To measure changes in influenza transmissibility over time, we first calculated the influenza proxy12, 13 for influenza A H1N1 during the 2019–20 winter by multiplying the weekly influenza-like illness consultation rates by the weekly proportions of specimens positive for influenza A H1N1, which was the predominant strain. This influenza proxy is a better correlate of the incidence of influenza virus infections in the community than either influenza-like illness rates or laboratory detection rates alone.13 We interpolated daily influenza proxy values from the weekly influenza proxy values with use of flexible cubic splines.14
Using the daily influenza proxy, we estimated daily transmissibility via the daily effective reproduction number, R t. We used a simple branching process model for epidemic spread to estimate the time-varying intensity of transmission.15 We assumed the serial interval distribution for influenza followed a gamma distribution with a mean of 2·85 days and SD of 0·93 days.16 We repeated these analyses for the daily influenza A H1N1 hospitalisation rates among children in two large local hospitals (Queen Mary Hospital and Princess Margaret Hospital). We evaluated the changes in transmissibility by comparing the R t values during the 2 weeks before and after the start of the school closures (including the Chinese New Year holidays) for the 2019–20 winter influenza season. The 95% CIs for the change in R t were calculated using Fieller's theorem.17 We compared the reductions in 2019–20 with reductions in previous years when the Chinese New Year holidays occurred during influenza epidemics. All analyses were done with R version 3.6.2.

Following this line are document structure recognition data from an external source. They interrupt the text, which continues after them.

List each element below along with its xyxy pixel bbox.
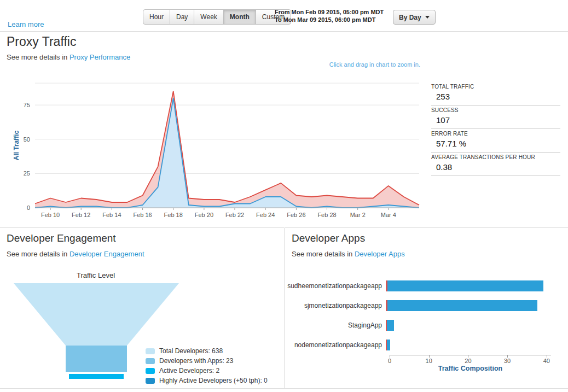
stat-total-traffic: TOTAL TRAFFIC 253 (431, 82, 560, 106)
legend-item: Highly Active Developers (+50 tph): 0 (146, 376, 268, 385)
svg-text:Feb 18: Feb 18 (164, 212, 183, 218)
bar-track (386, 320, 547, 331)
learn-more-link[interactable]: Learn more (8, 20, 44, 28)
bar-segment-success (387, 320, 394, 331)
developer-engagement-link[interactable]: Developer Engagement (69, 250, 144, 258)
legend-swatch (146, 358, 155, 364)
proxy-traffic-title: Proxy Traffic (7, 34, 76, 49)
developer-engagement-section: Developer Engagement See more details in… (0, 227, 285, 388)
svg-text:Feb 22: Feb 22 (225, 212, 244, 218)
legend-item: Total Developers: 638 (146, 346, 268, 356)
legend-label: Total Developers: 638 (159, 347, 223, 355)
developer-apps-subtitle: See more details in Developer Apps (292, 250, 405, 258)
app-label: StagingApp (285, 321, 386, 329)
legend-swatch (146, 378, 155, 384)
svg-text:Feb 10: Feb 10 (41, 212, 60, 218)
legend-label: Developers with Apps: 23 (159, 357, 233, 365)
stat-success: SUCCESS 107 (431, 106, 560, 129)
x-tick-label: 40 (543, 358, 550, 364)
legend-item: Active Developers: 2 (146, 366, 268, 376)
legend-label: Highly Active Developers (+50 tph): 0 (159, 377, 268, 384)
by-day-dropdown[interactable]: By Day (393, 10, 436, 25)
svg-text:0: 0 (27, 204, 30, 211)
developer-apps-bar-chart: sudheemonetizationpackageappsjmonetizati… (285, 276, 559, 355)
bar-track (386, 340, 547, 350)
developer-apps-x-axis: 010203040 (390, 355, 551, 366)
range-button-month[interactable]: Month (223, 9, 256, 25)
legend-swatch (146, 368, 155, 374)
time-range-selector: Hour Day Week Month Custom (143, 9, 291, 25)
svg-text:Feb 24: Feb 24 (256, 212, 275, 218)
svg-text:Feb 16: Feb 16 (133, 212, 152, 218)
svg-text:Mar 4: Mar 4 (381, 212, 396, 218)
app-bar-row: nodemonetizationpackageapp (285, 335, 559, 355)
bar-segment-success (387, 280, 543, 291)
developer-apps-link[interactable]: Developer Apps (355, 250, 405, 258)
developer-apps-title: Developer Apps (292, 232, 365, 244)
date-range-to: To Mon Mar 09 2015, 06:00 pm MDT (275, 16, 384, 24)
range-button-week[interactable]: Week (194, 9, 223, 25)
funnel-legend: Total Developers: 638Developers with App… (146, 346, 268, 385)
x-tick-label: 30 (504, 358, 511, 364)
svg-text:Feb 26: Feb 26 (287, 212, 305, 218)
proxy-performance-link[interactable]: Proxy Performance (69, 53, 130, 61)
app-label: nodemonetizationpackageapp (285, 341, 386, 349)
app-bar-row: sudheemonetizationpackageapp (285, 276, 559, 296)
developer-engagement-title: Developer Engagement (7, 232, 116, 244)
legend-label: Active Developers: 2 (159, 367, 219, 375)
bar-segment-success (387, 300, 538, 311)
bar-track (386, 300, 547, 311)
analytics-dashboard: Learn more Hour Day Week Month Custom Fr… (0, 0, 568, 392)
svg-text:75: 75 (24, 102, 30, 108)
x-tick-label: 10 (426, 358, 432, 364)
svg-text:Feb 12: Feb 12 (72, 212, 90, 218)
funnel-title: Traffic Level (0, 271, 192, 279)
x-tick-label: 0 (388, 358, 391, 364)
x-axis-label: Traffic Composition (390, 365, 551, 372)
x-tick-label: 20 (465, 358, 471, 364)
date-range: From Mon Feb 09 2015, 05:00 pm MDT To Mo… (275, 8, 384, 24)
traffic-stats: TOTAL TRAFFIC 253 SUCCESS 107 ERROR RATE… (431, 82, 560, 176)
bar-track (386, 280, 547, 291)
app-label: sudheemonetizationpackageapp (285, 282, 386, 290)
legend-swatch (146, 348, 155, 354)
bar-segment-success (387, 340, 390, 350)
svg-text:Feb 20: Feb 20 (195, 212, 213, 218)
svg-text:50: 50 (24, 136, 30, 143)
legend-item: Developers with Apps: 23 (146, 356, 268, 366)
stat-error-rate: ERROR RATE 57.71 % (431, 129, 560, 153)
caret-down-icon (425, 16, 430, 19)
app-bar-row: sjmonetizationpackageapp (285, 296, 559, 315)
svg-text:25: 25 (24, 170, 30, 177)
stat-avg-tph: AVERAGE TRANSACTIONS PER HOUR 0.38 (431, 153, 560, 176)
proxy-traffic-chart[interactable]: 0255075Feb 10Feb 12Feb 14Feb 16Feb 18Feb… (8, 70, 425, 222)
date-range-from: From Mon Feb 09 2015, 05:00 pm MDT (275, 8, 384, 16)
developer-engagement-subtitle: See more details in Developer Engagement (7, 250, 144, 258)
svg-text:Mar 2: Mar 2 (350, 212, 366, 218)
svg-text:Feb 14: Feb 14 (102, 212, 121, 218)
range-button-hour[interactable]: Hour (143, 9, 170, 25)
proxy-traffic-subtitle: See more details in Proxy Performance (7, 53, 130, 61)
app-label: sjmonetizationpackageapp (285, 302, 386, 309)
range-button-day[interactable]: Day (170, 9, 194, 25)
app-bar-row: StagingApp (285, 315, 559, 335)
zoom-hint: Click and drag in chart to zoom in. (329, 61, 420, 68)
bottom-divider (0, 388, 568, 389)
developer-apps-section: Developer Apps See more details in Devel… (285, 227, 568, 388)
svg-text:Feb 28: Feb 28 (317, 212, 336, 218)
topbar: Learn more Hour Day Week Month Custom Fr… (0, 0, 568, 32)
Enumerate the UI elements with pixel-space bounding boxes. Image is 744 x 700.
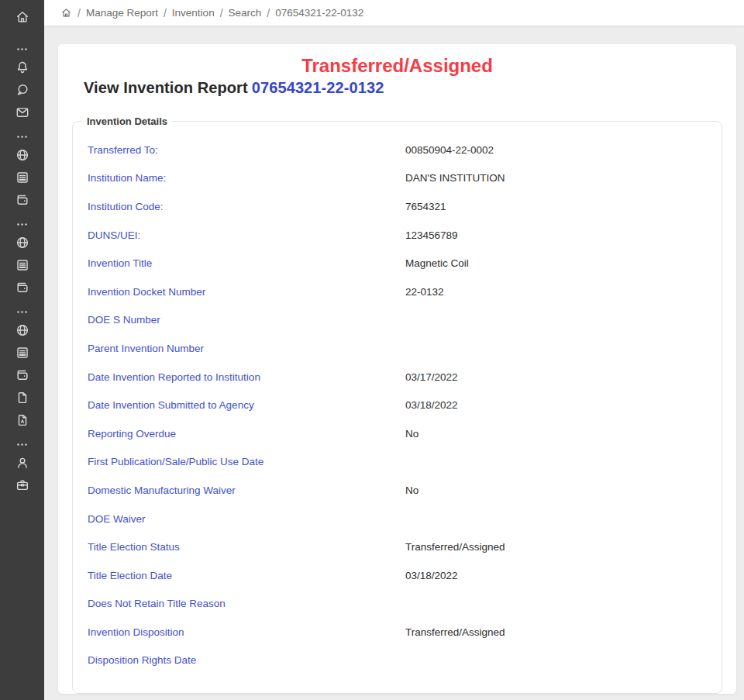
globe-icon [15, 322, 30, 338]
page-title: View Invention Report07654321-22-0132 [84, 79, 736, 97]
field-label: Institution Name: [88, 172, 405, 184]
field-value: 03/18/2022 [405, 570, 722, 581]
detail-row: Invention Title Magnetic Coil [73, 249, 722, 278]
detail-row: Parent Invention Number [73, 334, 722, 363]
ellipsis-divider-icon [16, 443, 28, 447]
breadcrumb-separator: / [267, 7, 270, 19]
field-value: 00850904-22-0002 [405, 144, 722, 156]
home-icon [15, 9, 30, 25]
mail-icon [15, 105, 30, 120]
detail-row: Disposition Rights Date [73, 647, 722, 675]
detail-row: Title Election Date 03/18/2022 [73, 561, 722, 590]
field-value: 22-0132 [405, 286, 722, 298]
field-label: DUNS/UEI: [88, 229, 405, 241]
sidebar-briefcase-button[interactable] [9, 477, 36, 494]
field-value: Magnetic Coil [405, 257, 722, 269]
sidebar-pdf-file-button[interactable] [9, 412, 36, 429]
field-value: Transferred/Assigned [405, 541, 722, 553]
field-label: Does Not Retain Title Reason [88, 598, 405, 609]
detail-row: DOE S Number [73, 306, 722, 335]
field-value: 7654321 [405, 201, 722, 212]
detail-row: Invention Docket Number 22-0132 [73, 278, 722, 306]
breadcrumb-current: 07654321-22-0132 [275, 7, 363, 19]
sidebar-globe-button[interactable] [9, 322, 36, 339]
field-value: 03/17/2022 [405, 371, 722, 383]
field-label: First Publication/Sale/Public Use Date [88, 456, 405, 467]
person-icon [15, 455, 30, 471]
field-label: Date Invention Submitted to Agency [88, 399, 405, 411]
invention-details-fieldset: Invention Details Transferred To: 008509… [72, 116, 722, 694]
field-label: Domestic Manufacturing Waiver [88, 484, 405, 496]
breadcrumb-separator: / [220, 7, 223, 19]
breadcrumb-link[interactable]: Manage Report [86, 7, 158, 19]
report-number-link[interactable]: 07654321-22-0132 [252, 79, 384, 96]
detail-row: Does Not Retain Title Reason [73, 590, 722, 619]
detail-row: DOE Waiver [73, 505, 722, 533]
detail-row: Title Election Status Transferred/Assign… [73, 533, 722, 561]
field-label: Invention Docket Number [88, 286, 405, 298]
wallet-icon [15, 192, 30, 208]
sidebar-wallet-button[interactable] [9, 367, 36, 384]
field-label: Reporting Overdue [88, 428, 405, 440]
field-label: Transferred To: [88, 144, 405, 156]
sidebar-wallet-button[interactable] [9, 191, 36, 209]
detail-row: First Publication/Sale/Public Use Date [73, 448, 722, 477]
sidebar-document-button[interactable] [9, 169, 36, 186]
detail-row: Date Invention Reported to Institution 0… [73, 363, 722, 391]
chat-icon [15, 82, 30, 98]
field-label: Invention Disposition [88, 626, 405, 638]
sidebar-person-button[interactable] [9, 454, 36, 471]
field-label: Parent Invention Number [88, 343, 405, 354]
detail-row: Institution Name: DAN'S INSTITUTION [73, 164, 722, 193]
sidebar-document-button[interactable] [9, 257, 36, 274]
breadcrumb-separator: / [78, 7, 81, 19]
field-label: Title Election Status [88, 541, 405, 553]
detail-row: Transferred To: 00850904-22-0002 [73, 136, 722, 164]
breadcrumb-home-icon[interactable] [60, 7, 72, 19]
breadcrumb-link[interactable]: Invention [172, 7, 215, 19]
file-icon [15, 390, 30, 405]
wallet-icon [15, 367, 30, 383]
ellipsis-divider-icon [16, 47, 28, 52]
field-label: DOE Waiver [88, 513, 405, 525]
detail-row: Invention Disposition Transferred/Assign… [73, 618, 722, 647]
breadcrumb-separator: / [164, 7, 167, 19]
pdf-file-icon [15, 412, 30, 428]
status-banner: Transferred/Assigned [58, 55, 736, 76]
sidebar-document-button[interactable] [9, 344, 36, 361]
globe-icon [15, 235, 30, 250]
detail-row: Reporting Overdue No [73, 419, 722, 448]
field-label: Disposition Rights Date [88, 654, 405, 666]
detail-row: Institution Code: 7654321 [73, 192, 722, 221]
invention-details-legend: Invention Details [82, 116, 172, 127]
sidebar-globe-button[interactable] [9, 234, 36, 251]
wallet-icon [15, 280, 30, 295]
field-value: 123456789 [405, 229, 722, 241]
sidebar-home-button[interactable] [9, 9, 36, 26]
sidebar-file-button[interactable] [9, 389, 36, 406]
field-value: Transferred/Assigned [405, 626, 722, 638]
detail-row: Domestic Manufacturing Waiver No [73, 476, 722, 505]
sidebar [0, 0, 44, 700]
field-value: 03/18/2022 [405, 399, 722, 411]
breadcrumb-link[interactable]: Search [229, 7, 262, 19]
bell-icon [15, 60, 30, 75]
detail-row: DUNS/UEI: 123456789 [73, 221, 722, 250]
breadcrumb: /Manage Report/Invention/Search/07654321… [60, 7, 363, 19]
report-card: Transferred/Assigned View Invention Repo… [58, 44, 736, 694]
sidebar-bell-button[interactable] [9, 59, 36, 76]
document-icon [15, 345, 30, 360]
field-value: DAN'S INSTITUTION [405, 172, 722, 184]
detail-row: Date Invention Submitted to Agency 03/18… [73, 391, 722, 419]
document-icon [15, 170, 30, 185]
sidebar-mail-button[interactable] [9, 104, 36, 121]
briefcase-icon [15, 478, 30, 493]
sidebar-chat-button[interactable] [9, 81, 36, 98]
globe-icon [15, 147, 30, 163]
field-label: Date Invention Reported to Institution [88, 371, 405, 383]
ellipsis-divider-icon [16, 222, 28, 227]
breadcrumb-bar: /Manage Report/Invention/Search/07654321… [44, 0, 744, 26]
ellipsis-divider-icon [16, 310, 28, 315]
sidebar-globe-button[interactable] [9, 147, 36, 164]
sidebar-wallet-button[interactable] [9, 279, 36, 296]
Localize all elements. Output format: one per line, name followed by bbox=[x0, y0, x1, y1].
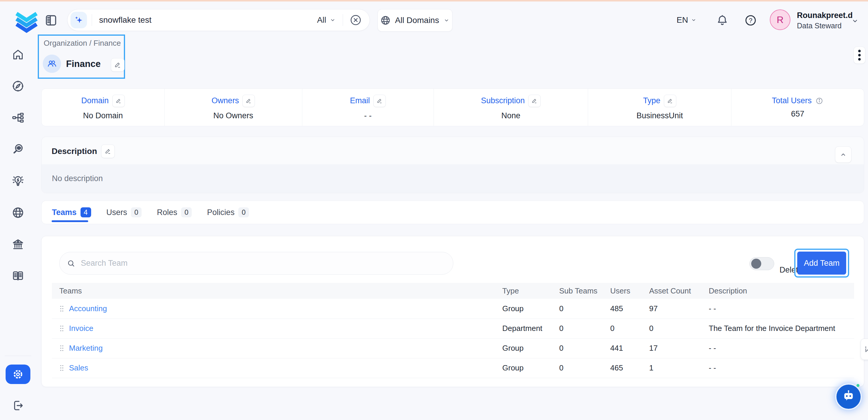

Role of the funding source
The funder of the study had no role in study design, data collection, data analysis, data interpretation, or writing of the report. The corresponding author had full access to all the data in the study and had final responsibility for the decision to submit for publication.
Results
As of March 31, 2020, Hong Kong had confirmed 715 cases of SARS coronavirus 2 (SARS-CoV-2) infection, including 386 individuals that were presumed to have acquired infection outside of Hong Kong (imported cases), 142 cases that could not be linked to any other case (unlinked local cases), and 187 cases that were linked to the other known cases (secondary cases; appendix p 1). Among these 715 cases of SARS-CoV-2 infection, 94 were asymptomatic infections and 621 were symptomatic infections. Figure 1 shows the timeline of interventions that were implemented by the government in Hong Kong, including travel restrictions and bans, flexible working arrangements, and school closures from kindergartens up to tertiary and post-tertiary institutions, including tutorial centres. Some religious organisations cancelled services from Feb 13 onwards, and many conferences and other local mass gatherings have been cancelled. Quarantine orders have been issued to the close contacts of individuals with confirmed infection, as well as travellers arriving from affected countries (figure 1).
Figure 1.
COVID-19 cases in Hong Kong by date of reporting (A) and date of symptom onset (B)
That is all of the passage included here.